Task to complete: For each line in the data that includes "Lakes", make a copy.

Stored data entries:
'''
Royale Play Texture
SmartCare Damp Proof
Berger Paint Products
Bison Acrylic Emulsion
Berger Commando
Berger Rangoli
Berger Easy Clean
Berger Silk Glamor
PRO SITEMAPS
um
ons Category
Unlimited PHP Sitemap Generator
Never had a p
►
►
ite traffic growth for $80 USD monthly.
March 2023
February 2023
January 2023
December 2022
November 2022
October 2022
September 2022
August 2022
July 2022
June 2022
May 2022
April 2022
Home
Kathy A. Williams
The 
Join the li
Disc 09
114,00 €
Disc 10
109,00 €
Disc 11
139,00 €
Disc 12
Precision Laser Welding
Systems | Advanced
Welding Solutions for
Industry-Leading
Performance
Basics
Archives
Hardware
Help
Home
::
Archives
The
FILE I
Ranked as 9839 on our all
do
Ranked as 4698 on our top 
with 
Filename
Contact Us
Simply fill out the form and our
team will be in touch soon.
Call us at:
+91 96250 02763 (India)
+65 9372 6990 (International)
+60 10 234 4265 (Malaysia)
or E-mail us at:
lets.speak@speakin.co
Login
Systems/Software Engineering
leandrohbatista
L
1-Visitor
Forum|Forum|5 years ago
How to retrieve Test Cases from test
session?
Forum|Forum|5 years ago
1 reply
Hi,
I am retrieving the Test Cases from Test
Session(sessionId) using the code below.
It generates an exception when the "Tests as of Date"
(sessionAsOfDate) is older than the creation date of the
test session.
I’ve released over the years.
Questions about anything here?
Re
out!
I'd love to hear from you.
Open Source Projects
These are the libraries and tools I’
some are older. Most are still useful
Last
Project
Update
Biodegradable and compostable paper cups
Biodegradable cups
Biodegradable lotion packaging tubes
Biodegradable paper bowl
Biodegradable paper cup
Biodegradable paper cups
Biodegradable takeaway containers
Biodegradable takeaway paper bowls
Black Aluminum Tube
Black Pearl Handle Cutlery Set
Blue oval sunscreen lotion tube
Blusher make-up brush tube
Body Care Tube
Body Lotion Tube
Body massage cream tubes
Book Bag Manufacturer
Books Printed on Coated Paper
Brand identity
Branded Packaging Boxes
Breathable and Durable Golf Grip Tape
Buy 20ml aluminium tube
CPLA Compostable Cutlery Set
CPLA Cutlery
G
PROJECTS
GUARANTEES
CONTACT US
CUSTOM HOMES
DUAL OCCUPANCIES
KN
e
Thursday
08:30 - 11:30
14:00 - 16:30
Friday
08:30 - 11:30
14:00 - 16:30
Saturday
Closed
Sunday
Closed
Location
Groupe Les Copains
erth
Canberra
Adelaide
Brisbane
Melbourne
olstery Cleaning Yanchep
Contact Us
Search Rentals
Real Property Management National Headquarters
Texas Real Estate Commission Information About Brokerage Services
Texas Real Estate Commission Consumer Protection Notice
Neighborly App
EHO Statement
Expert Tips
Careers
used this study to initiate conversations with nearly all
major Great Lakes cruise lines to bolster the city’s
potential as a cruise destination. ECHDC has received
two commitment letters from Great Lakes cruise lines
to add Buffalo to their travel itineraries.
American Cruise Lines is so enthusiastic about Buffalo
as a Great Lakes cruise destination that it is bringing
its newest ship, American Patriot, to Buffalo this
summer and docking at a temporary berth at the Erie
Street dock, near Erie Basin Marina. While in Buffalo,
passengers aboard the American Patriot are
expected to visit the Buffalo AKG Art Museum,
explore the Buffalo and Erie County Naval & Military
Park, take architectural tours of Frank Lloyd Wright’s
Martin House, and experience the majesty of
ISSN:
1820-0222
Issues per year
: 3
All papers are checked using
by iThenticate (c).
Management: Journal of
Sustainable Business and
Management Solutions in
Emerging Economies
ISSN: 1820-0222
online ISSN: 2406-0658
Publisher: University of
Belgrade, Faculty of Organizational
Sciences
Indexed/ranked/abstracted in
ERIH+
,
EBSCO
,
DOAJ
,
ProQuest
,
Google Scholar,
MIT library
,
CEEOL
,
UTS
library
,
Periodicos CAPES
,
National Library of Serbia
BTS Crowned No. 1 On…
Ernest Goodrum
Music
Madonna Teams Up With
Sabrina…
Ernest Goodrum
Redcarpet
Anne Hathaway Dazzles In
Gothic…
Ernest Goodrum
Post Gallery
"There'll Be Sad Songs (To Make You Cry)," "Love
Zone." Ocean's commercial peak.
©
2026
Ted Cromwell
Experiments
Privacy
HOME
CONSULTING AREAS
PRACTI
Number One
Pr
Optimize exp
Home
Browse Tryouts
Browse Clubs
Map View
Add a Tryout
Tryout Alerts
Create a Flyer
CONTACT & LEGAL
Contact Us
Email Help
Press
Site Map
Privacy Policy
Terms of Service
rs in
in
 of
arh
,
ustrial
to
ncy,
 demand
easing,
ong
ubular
'''
Task response:
major Great Lakes cruise lines to bolster the city’s
two commitment letters from Great Lakes cruise lines
as a Great Lakes cruise destination that it is bringing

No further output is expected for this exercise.